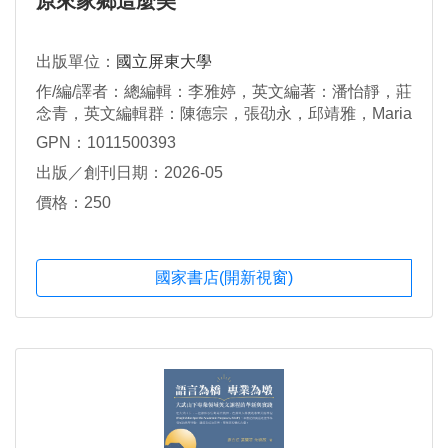
原來家鄉這麼美
出版單位：
國立屏東大學
作/編/譯者：總編輯：李雅婷，英文編著：潘怡靜，莊
念青，英文編輯群：陳德宗，張劭永，邱靖雅，Maria
Cecilia Dao，英語文稿錄音群：余承叡，詹宜樺，王
GPN：1011500393
聖遠，陳雨慈
出版／創刊日期：2026-05
價格：250
國家書店(開新視窗)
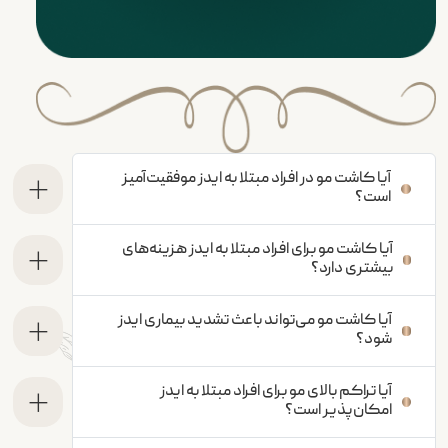
آیا کاشت مو در افراد مبتلا به ایدز موفقیت‌آمیز
است؟
آیا کاشت مو برای افراد مبتلا به ایدز هزینه‌های
بیشتری دارد؟
آیا کاشت مو می‌تواند باعث تشدید بیماری ایدز
شود؟
آیا تراکم بالای مو برای افراد مبتلا به ایدز
امکان‌پذیر است؟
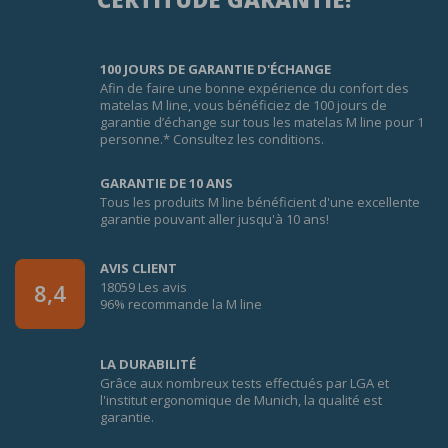
100 JOURS DE GARANTIE D'ÉCHANGE
Afin de faire une bonne expérience du confort des
matelas M line, vous bénéficiez de 100 jours de
garantie d’échange sur tous les matelas M line pour 1
personne.* Consultez les conditions.
GARANTIE DE 10 ANS
Tous les produits M line bénéficient d'une excellente
garantie pouvant aller jusqu'à 10 ans!
AVIS CLIENT
18059 Les avis
8,4
96% recommande la M line
LA DURABILITÉ
Grâce aux nombreux tests effectués par LGA et
l'institut ergonomique de Munich, la qualité est
garantie.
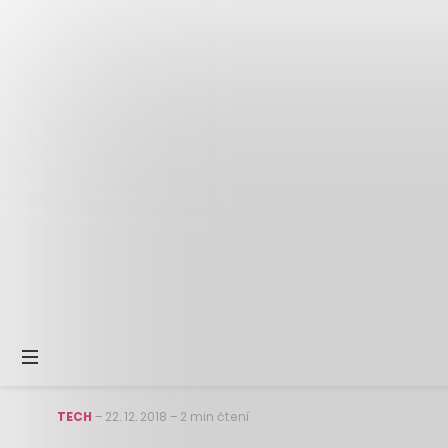
TECH
–
22. 12. 2018
–
2 min čtení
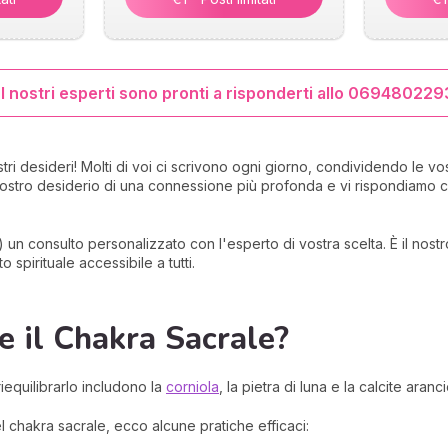
 I nostri esperti sono pronti a risponderti allo 069480229
stri desideri! Molti di voi ci scrivono ogni giorno, condividendo le vo
ostro desiderio di una connessione più profonda e vi rispondiamo c
) un consulto personalizzato con l'esperto di vostra scelta. È il nostr
pirituale accessibile a tutti.
e il Chakra Sacrale?
riequilibrarlo includono la
corniola
, la pietra di luna e la calcite aranc
del chakra sacrale, ecco alcune pratiche efficaci:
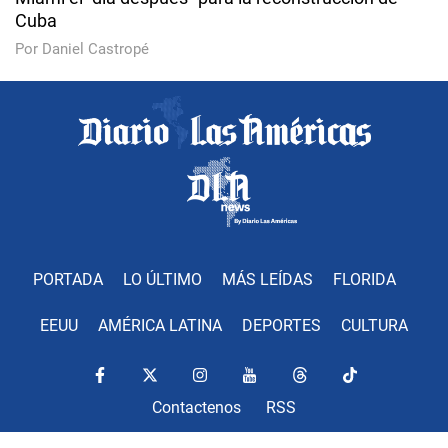
Cuba
Por Daniel Castropé
PORTADA
LO ÚLTIMO
MÁS LEÍDAS
FLORIDA
EEUU
AMÉRICA LATINA
DEPORTES
CULTURA
Contactenos
RSS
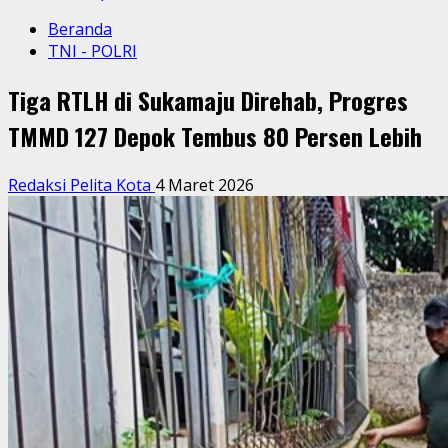
Beranda
TNI - POLRI
Tiga RTLH di Sukamaju Direhab, Progres
TMMD 127 Depok Tembus 80 Persen Lebih
Redaksi Pelita Kota
4 Maret 2026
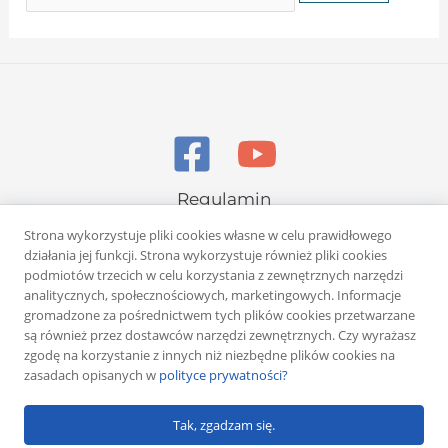
Regulamin
Polityka prywatności
Strona wykorzystuje pliki cookies własne w celu prawidłowego
działania jej funkcji. Strona wykorzystuje również pliki cookies
podmiotów trzecich w celu korzystania z zewnętrznych narzędzi
analitycznych, społecznościowych, marketingowych. Informacje
gromadzone za pośrednictwem tych plików cookies przetwarzane
są również przez dostawców narzędzi zewnętrznych. Czy wyrażasz
zgodę na korzystanie z innych niż niezbędne plików cookies na
Copyright © 2026 Rafał Żuber
zasadach opisanych w
polityce prywatności?
Powered by
Klub eMarketera
Tak, zgadzam się.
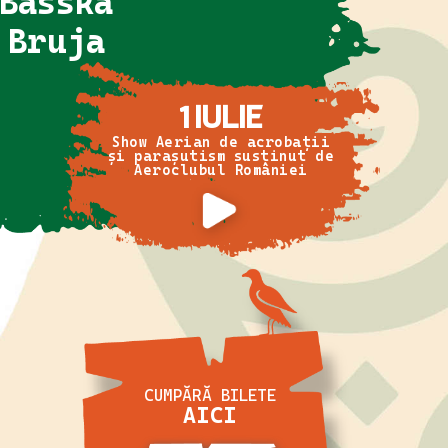
Basska
Bruja
1 IULIE
Show Aerian de acrobații
și parașutism susținut de
Aeroclubul României
CUMPĂRĂ BILETE
AICI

· · · ·

_Directions for this task_. Starting at the line above that holds "آیا کاشت مو برای", return each line up to and including the one that holds "Strona wykorzystuje pliki", exactly as written, minus any pictures.

_Task result_.
آیا کاشت مو برای افراد مبتلا به ایدز هزینه‌های
بیشتری دارد؟
آیا کاشت مو می‌تواند باعث تشدید بیماری ایدز
شود؟
آیا تراکم بالای مو برای افراد مبتلا به ایدز
امکان‌پذیر است؟
100 JOURS DE GARANTIE D'ÉCHANGE
Afin de faire une bonne expérience du confort des
matelas M line, vous bénéficiez de 100 jours de
garantie d’échange sur tous les matelas M line pour 1
personne.* Consultez les conditions.
GARANTIE DE 10 ANS
Tous les produits M line bénéficient d'une excellente
garantie pouvant aller jusqu'à 10 ans!
AVIS CLIENT
18059 Les avis
8,4
96% recommande la M line
LA DURABILITÉ
Grâce aux nombreux tests effectués par LGA et
l'institut ergonomique de Munich, la qualité est
garantie.
TECH
–
22. 12. 2018
–
2 min čtení
 I nostri esperti sono pronti a risponderti allo 069480229
stri desideri! Molti di voi ci scrivono ogni giorno, condividendo le vo
ostro desiderio di una connessione più profonda e vi rispondiamo c
) un consulto personalizzato con l'esperto di vostra scelta. È il nostr
pirituale accessibile a tutti.
e il Chakra Sacrale?
riequilibrarlo includono la
corniola
, la pietra di luna e la calcite aranc
del chakra sacrale, ecco alcune pratiche efficaci:
Cuba
Por Daniel Castropé
PORTADA
LO ÚLTIMO
MÁS LEÍDAS
FLORIDA
EEUU
AMÉRICA LATINA
DEPORTES
CULTURA
Contactenos
RSS
Beranda
TNI - POLRI
Tiga RTLH di Sukamaju Direhab, Progres
TMMD 127 Depok Tembus 80 Persen Lebih
Redaksi Pelita Kota
4 Maret 2026
Regulamin
Polityka prywatności
Strona wykorzystuje pliki cookies własne w celu prawidłowego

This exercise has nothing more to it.